God can be good and terrible -- not in succession -- but at the same time. This is why we seek a mediator between us and him; we approach him through the mediating priest and attenuate and enclose him through the sacraments. It is for our own safety: to trap him with confines which render him safe. But now, as Fat had seen, God had escaped the confines and was transubstantiating the world; God had become free.
The gentle sounds of the choir singing "Amen, amen" are not to calm the congregation but to pacify the god.
When you know this you have penetrated to the innermost core of religion. And the worst part is that the god can thrust himself outward and into the congregation until he becomes them. You worship a god and then he pays you back by taking you over. This is called "enthousiasmos" in Greek, literally "to be possessed by the god." Of all the Greek gods the one most likely to do this was Dionysos. And, unfortunately, Dionysos was insane.
Put another way -- stated backward -- if your god takes you over, it is likely that no matter what name he goes by he is actually a form of the mad god Dionysos. He was also the god of intoxication, which may mean, literally, to take in toxins; that is to say, to take a poison. The danger is there.
If you sense this, you try to run. But if you run he has you anyhow, for the demigod Pan was the basis of panic which is the uncontrollable urge to flee, and Pan is a subform of Dionysos. So in trying to flee from Dionysos you are taken over anyhow.
I write this literally with a heavy hand; I am so weary I am dropping as I sit here. What happened at Jonestown was the mass running of panic, inspired by the mad god-panic leading into death, the logical outcome of the mad god's thrust.
For them no way out existed. You must be taken over by the mad god to understand this, that once it happens there is no way out, because the mad god is everywhere.
It is not reasonable for nine hundred people to collude in their own deaths and the deaths of little children, but the mad god is not logical, not as we understand the term.
When we reached the Lamptons' house we found it to be a stately old farm mansion, set in the middle of grape vines; after all, this is wine country.
I thought, Dionysos is the god of wine.
"The air smells good here," Kevin said as we got out of the VW Rabbit.
"We sometimes get pollution," Eric said. "Even here."
Entering the house, we found it warm and attractive; huge posters of Eric and Linda, framed behind non-reflecting glass, covered all the walls. This gave the old wooden house a modern look, which linked us back to the Southland.
Linda said, smiling, "We make our own wine, here. From our own grapes."
I imagine you do, I said to myself.
A huge complex of stereo equipment rose up along one wall like the fortress in VALIS which was Nicholas Brady's sound-mixer. I could see where the visual idea had originated.
"I'll put on a tape we made," Eric said, going over to the audio fortress and clicking switches to on. "Mini's music but my words.

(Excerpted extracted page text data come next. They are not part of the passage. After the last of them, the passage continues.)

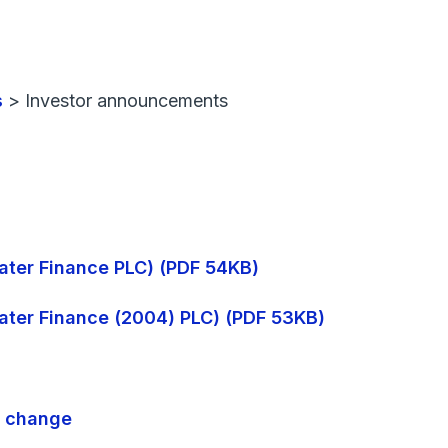
s
>
Investor announcements
 Water Finance PLC) (PDF 54KB)
 Water Finance (2004) PLC) (PDF 53KB)
e change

I'm singing but we're not going to release it; it's just an experiment."
As we seated ourselves, music at enormous DBs filled the living room, rebounding off all the walls.
"I want to see you, man.
As quickly as I can.
Let me hold your hand
I've got no hand to hold
And I'm old, old; very old.
Why won't you look at me?
Afraid of what you see?
I'll find you anyhow,
Later or now; later or now."
Jesus, I thought, listening to the lyrics. Well, we came to the right place. No doubt about that. We wanted this and we got this. Kevin could amuse himself by deconstructing the song lyrics, which did not need to be deconstructed. Well, he could turn his attention to Mini's electronic noises, then.